1.

At that time the LORD said unto me, Hew thee two tables of stone like unto the first, and come up unto me into the mount, and make thee an ark of wood.

2.

And I will write on the tables the words that were in the first tables which thou brakest, and thou shalt put them in the ark.

3.

And I made an ark of shittim wood, and hewed two tables of stone like unto the first, and went up into the mount, having the two tables in mine hand.

4.

And he wrote on the tables, according to the first writing, the ten commandments, which the LORD spake unto you in the mount out of the midst of the fire in the day of the assembly: and the LORD gave them unto me.

5.

And I turned myself and came down from the mount, and put the tables in the ark which I had made; and there they be, as the LORD commanded me.

6.

And the children of Israel took their journey from Beeroth of the children of Jaakan to Mosera: there Aaron died, and there he was buried; and Eleazar his son ministered in the priest's office in his stead.

7.

From thence they journeyed unto Gudgodah; and from Gudgodah to Jotbath, a land of rivers of waters.

8.

At that time the LORD separated the tribe of Levi, to bear the ark of the covenant of the LORD, to stand before the LORD to minister unto him, and to bless in his name, unto this day.

9.

Wherefore Levi hath no part nor inheritance with his brethren; the LORD is his inheritance, according as the LORD thy God promised him.

10.

And I stayed in the mount, according to the first time, forty days and forty nights; and the LORD hearkened unto me at that time also, and the LORD would not destroy thee.

11.

And the LORD said unto me, Arise, take thy journey before the people, that they may go in and possess the land, which I sware unto their fathers to give unto them.

12.

And now, Israel, what doth the LORD thy God require of thee, but to fear the LORD thy God, to walk in all his ways, and to love him, and to serve the LORD thy God with all thy heart and with all thy soul,

What doth the Lord thy God require ... - A noteworthy demand. God has in the Mosaic law positively commanded many things. However, these relate to external observances, which if need be can be enforced. But love and veneration cannot be enforced, even by God himself. They must be spontaneous. Hence, even under the law of ordinances where so much was peremptorily laid down, and omnipotence was ready to compel obedience, those sentiments, which are the spirit and life of the whole, have to be, as they here are, invited and solicited.

13.

To keep the commandments of the LORD, and his statutes, which I command thee this day for thy good?

14.

Behold, the heaven and the heaven of heavens is the LORD's thy God, the earth also, with all that therein is.

15.

Only the LORD had a delight in thy fathers to love them, and he chose their seed after them, even you above all people, as it is this day.

16.

Circumcise therefore the foreskin of your heart, and be no more stiffnecked.

On “circumcision” see Genesis 17:10. This verse points to the spiritual import of circumcision. Man is by nature “very far gone from original righteousness,” and in a state of enmity to God; by circumcision, as the sacrament of admission to the privileges of the chosen people, this opposition must be taken away ere man could enter into covenant with God.
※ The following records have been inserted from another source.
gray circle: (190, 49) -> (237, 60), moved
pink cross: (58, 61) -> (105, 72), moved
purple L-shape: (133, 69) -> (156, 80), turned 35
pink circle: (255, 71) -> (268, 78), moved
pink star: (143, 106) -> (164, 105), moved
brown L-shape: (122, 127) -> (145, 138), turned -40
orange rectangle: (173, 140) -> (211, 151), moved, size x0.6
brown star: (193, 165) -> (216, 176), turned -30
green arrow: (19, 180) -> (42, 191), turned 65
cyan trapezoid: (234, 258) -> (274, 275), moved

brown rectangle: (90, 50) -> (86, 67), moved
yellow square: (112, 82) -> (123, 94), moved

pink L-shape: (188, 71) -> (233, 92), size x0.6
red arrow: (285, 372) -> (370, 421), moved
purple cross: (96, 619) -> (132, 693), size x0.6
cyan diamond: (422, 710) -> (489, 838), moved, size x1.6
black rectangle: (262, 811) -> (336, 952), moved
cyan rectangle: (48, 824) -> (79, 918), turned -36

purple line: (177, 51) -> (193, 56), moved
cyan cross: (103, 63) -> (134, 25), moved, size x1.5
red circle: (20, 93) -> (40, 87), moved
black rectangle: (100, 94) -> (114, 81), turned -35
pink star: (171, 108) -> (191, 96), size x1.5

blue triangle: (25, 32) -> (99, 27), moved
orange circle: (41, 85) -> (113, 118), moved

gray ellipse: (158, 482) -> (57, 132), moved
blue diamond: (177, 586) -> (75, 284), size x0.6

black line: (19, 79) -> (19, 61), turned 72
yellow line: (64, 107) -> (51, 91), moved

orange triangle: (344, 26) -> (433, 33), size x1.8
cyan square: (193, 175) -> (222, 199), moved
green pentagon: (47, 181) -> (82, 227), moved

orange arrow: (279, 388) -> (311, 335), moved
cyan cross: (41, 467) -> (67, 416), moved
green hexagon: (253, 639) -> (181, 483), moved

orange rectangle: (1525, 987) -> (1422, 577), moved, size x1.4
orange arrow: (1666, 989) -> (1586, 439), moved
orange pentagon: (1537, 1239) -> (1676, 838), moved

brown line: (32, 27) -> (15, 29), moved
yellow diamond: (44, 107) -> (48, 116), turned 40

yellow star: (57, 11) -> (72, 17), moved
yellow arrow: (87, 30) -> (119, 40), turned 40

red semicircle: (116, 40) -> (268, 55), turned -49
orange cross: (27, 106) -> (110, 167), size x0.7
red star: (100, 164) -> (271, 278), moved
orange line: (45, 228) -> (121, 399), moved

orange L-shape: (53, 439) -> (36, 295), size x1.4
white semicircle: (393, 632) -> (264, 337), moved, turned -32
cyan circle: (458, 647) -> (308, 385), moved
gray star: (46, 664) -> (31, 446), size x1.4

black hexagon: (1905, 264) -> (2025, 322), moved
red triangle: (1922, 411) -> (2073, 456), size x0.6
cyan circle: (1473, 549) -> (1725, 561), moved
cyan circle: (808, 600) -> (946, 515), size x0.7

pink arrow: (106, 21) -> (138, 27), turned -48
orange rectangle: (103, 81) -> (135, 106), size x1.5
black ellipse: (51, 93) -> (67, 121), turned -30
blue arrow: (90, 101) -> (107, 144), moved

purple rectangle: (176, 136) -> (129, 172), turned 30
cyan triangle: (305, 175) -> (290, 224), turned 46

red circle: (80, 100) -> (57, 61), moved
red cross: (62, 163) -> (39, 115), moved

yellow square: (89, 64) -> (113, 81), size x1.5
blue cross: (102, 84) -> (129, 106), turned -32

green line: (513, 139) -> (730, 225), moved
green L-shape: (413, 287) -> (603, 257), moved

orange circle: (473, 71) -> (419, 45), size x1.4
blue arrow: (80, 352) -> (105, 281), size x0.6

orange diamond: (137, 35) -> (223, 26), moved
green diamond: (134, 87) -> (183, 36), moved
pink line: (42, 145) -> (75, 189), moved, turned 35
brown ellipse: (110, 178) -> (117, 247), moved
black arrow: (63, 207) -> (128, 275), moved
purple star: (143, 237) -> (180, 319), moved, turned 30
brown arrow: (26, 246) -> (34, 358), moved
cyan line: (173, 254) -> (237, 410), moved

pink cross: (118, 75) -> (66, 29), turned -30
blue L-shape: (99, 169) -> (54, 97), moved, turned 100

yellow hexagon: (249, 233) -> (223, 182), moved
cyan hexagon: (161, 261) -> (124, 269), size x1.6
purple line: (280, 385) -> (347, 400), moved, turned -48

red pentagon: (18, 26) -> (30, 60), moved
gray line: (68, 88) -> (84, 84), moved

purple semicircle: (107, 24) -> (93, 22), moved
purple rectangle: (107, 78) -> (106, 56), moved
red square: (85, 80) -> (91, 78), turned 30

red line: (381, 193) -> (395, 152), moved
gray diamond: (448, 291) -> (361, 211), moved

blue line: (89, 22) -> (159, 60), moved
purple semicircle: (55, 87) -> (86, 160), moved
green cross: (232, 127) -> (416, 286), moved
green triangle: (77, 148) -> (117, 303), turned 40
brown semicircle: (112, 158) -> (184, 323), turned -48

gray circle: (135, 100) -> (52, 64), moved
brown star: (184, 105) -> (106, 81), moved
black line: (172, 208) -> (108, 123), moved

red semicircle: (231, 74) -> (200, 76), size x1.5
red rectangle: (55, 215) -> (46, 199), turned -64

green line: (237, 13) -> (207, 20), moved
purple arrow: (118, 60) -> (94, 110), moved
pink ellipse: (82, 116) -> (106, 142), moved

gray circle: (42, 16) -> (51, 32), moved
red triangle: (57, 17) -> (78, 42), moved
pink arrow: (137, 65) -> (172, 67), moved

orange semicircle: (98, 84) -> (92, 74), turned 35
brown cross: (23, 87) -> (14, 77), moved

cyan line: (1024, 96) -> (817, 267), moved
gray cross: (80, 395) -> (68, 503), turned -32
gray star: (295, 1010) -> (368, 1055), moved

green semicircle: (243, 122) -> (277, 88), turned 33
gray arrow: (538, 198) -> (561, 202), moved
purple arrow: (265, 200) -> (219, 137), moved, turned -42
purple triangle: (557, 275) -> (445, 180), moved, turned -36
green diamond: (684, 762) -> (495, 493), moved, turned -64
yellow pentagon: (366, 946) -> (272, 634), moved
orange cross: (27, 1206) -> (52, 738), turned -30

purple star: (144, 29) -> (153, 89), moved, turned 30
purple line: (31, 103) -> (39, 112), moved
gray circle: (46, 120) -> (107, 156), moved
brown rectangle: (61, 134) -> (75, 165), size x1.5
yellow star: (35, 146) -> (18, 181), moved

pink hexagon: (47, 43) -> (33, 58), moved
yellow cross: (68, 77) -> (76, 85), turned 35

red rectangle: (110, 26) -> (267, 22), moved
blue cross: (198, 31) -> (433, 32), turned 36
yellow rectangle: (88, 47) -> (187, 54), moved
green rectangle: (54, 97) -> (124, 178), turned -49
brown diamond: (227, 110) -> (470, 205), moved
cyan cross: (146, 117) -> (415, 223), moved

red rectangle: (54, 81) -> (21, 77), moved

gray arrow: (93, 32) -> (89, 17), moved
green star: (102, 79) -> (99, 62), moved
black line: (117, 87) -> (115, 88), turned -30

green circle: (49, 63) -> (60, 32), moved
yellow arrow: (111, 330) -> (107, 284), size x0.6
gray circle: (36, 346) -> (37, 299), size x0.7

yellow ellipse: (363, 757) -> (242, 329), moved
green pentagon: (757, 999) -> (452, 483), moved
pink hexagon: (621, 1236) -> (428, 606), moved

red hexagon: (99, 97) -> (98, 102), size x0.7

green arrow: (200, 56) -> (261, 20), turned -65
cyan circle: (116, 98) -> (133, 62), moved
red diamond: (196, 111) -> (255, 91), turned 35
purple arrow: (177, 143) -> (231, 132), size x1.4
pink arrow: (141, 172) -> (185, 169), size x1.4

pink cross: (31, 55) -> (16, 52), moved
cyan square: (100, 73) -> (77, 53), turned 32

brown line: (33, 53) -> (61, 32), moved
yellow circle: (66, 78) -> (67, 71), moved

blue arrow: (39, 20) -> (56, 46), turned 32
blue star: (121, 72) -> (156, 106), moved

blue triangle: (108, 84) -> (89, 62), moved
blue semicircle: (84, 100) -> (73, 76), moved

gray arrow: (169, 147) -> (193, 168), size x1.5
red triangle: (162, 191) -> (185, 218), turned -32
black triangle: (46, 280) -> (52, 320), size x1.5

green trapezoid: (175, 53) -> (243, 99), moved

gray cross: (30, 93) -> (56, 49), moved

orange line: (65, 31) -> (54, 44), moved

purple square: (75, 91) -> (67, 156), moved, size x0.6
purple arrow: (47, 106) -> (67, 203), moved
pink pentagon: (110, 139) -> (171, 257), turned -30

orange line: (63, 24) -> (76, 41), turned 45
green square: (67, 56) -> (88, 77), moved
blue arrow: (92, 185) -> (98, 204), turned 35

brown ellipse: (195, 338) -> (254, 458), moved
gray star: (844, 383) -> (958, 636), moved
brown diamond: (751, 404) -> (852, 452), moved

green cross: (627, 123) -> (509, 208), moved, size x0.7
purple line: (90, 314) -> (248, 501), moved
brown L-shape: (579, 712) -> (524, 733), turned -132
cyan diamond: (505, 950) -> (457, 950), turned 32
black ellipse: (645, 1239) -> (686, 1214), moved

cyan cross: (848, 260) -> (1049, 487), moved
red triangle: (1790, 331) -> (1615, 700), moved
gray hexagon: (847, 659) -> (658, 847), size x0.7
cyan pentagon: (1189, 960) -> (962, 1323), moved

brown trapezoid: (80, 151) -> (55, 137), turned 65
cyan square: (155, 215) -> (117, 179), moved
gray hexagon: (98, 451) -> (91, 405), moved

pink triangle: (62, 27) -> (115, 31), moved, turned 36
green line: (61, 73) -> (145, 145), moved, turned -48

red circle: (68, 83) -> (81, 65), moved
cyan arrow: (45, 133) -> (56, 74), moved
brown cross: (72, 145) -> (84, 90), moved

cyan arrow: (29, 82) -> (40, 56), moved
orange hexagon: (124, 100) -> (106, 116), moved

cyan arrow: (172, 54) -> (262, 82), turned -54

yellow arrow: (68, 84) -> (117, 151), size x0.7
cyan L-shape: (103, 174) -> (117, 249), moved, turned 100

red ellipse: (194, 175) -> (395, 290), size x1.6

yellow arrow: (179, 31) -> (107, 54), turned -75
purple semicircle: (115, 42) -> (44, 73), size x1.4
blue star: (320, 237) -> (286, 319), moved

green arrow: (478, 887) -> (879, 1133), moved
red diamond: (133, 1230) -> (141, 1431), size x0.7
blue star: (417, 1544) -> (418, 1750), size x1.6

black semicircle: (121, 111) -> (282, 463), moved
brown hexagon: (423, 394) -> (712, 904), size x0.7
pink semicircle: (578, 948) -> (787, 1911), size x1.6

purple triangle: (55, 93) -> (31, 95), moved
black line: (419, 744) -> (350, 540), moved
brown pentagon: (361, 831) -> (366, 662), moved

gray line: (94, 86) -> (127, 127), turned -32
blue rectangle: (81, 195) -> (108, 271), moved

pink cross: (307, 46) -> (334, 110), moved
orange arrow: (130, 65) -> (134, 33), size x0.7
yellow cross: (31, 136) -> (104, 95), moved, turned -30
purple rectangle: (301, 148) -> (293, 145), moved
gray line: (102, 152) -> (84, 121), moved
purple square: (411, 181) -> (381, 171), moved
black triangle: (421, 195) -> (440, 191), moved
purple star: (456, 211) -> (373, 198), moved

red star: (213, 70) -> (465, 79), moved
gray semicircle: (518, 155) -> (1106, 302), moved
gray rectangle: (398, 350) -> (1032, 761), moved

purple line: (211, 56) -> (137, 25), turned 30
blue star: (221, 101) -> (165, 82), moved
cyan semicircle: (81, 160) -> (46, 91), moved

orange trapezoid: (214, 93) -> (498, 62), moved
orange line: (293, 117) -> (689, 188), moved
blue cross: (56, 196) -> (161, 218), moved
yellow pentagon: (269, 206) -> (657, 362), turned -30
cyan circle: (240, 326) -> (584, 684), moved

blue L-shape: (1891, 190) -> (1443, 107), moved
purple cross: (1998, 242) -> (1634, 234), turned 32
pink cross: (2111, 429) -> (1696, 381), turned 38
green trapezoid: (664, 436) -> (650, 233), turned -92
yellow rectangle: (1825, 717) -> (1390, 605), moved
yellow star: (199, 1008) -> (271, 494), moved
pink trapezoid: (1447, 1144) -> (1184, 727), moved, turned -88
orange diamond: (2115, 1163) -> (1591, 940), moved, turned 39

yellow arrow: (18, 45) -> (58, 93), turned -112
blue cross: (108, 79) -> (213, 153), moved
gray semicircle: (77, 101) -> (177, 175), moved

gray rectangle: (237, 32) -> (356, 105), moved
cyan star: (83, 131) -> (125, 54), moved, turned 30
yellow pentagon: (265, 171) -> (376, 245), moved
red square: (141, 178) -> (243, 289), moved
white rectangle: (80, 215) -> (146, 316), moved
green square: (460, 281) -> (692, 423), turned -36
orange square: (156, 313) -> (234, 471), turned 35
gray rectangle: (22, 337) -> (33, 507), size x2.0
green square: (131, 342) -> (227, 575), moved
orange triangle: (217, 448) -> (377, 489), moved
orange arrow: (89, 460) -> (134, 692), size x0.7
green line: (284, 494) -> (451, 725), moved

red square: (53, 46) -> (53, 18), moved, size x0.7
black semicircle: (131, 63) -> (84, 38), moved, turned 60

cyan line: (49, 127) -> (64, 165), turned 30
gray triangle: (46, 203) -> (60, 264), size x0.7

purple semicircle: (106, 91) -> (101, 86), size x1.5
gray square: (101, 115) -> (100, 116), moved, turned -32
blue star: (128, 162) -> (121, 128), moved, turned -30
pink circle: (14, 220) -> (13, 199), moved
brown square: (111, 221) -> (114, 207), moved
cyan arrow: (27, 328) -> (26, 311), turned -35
It was through the flesh that man first sinned; as it is also in the flesh, its functions, lusts, etc., that man’s rebellion against God chiefly manifests itself still. It was fitting therefore that the symbol which should denote the removal of this estrangement from God should be worked in the body. Moses then fitly follows up the command “to circumcise the heart,” with the warning “to be no more stiff-necked.” His meaning is that they should lay aside that obduracy and perverseness toward God for which he had been reproving them, which had led them into so many transgressions of the covenant and revolts from God, and which was especially the very contrary of that love and fear of God required by the first two of the Ten Commandments. The language associated with circumcision in the Bible distinguishes the use made of this rite in the Jewish religion from that found among certain pagan nations. Circumcision was practiced by some of them as a religious rite, designed (e. g.) to appease the deity of death who was supposed to delight in human suffering; but not by any, the Egyptians probably excepted, at all in the Jewish sense and meaning.
The grounds on which circumcision was imposed as essential by the Law are the same as those on which Baptism is required in the Gospel. The latter in the New Testament is strictly analogous to the former under the Old; compare Colossians 2:11-12.

17.

For the LORD your God is God of gods, and Lord of lords, a great God, a mighty, and a terrible, which regardeth not persons, nor taketh reward:

18.

He doth execute the judgment of the fatherless and widow, and loveth the stranger, in giving him food and raiment.

19.

Love ye therefore the stranger: for ye were strangers in the land of Egypt.

20.

Thou shalt fear the LORD thy God; him shalt thou serve, and to him shalt thou cleave, and swear by his name.

21.

He is thy praise, and he is thy God, that hath done for thee these great and terrible things, which thine eyes have seen.

22.

Thy fathers went down into Egypt with threescore and ten persons; and now the LORD thy God hath made thee as the stars of heaven for multitude.